*** Provided records ***

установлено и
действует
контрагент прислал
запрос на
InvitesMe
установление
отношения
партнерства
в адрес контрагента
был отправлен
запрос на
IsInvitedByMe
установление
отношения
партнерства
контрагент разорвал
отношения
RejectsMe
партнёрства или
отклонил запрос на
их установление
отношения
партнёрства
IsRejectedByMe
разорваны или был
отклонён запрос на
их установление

*** End of Provided records ***
*** Provided records ***

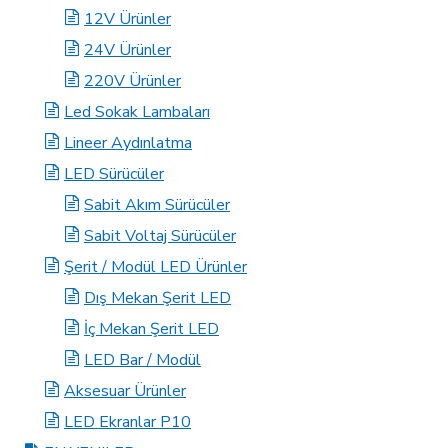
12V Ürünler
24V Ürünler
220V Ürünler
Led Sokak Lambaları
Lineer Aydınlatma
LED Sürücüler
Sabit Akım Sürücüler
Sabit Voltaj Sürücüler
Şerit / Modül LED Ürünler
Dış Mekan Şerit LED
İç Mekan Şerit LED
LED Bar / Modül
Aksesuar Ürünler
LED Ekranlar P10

*** End of Provided records ***

Your task: Take from the listing above each line containing "запрос".

Response:
запрос на
запрос на
отклонил запрос на
отклонён запрос на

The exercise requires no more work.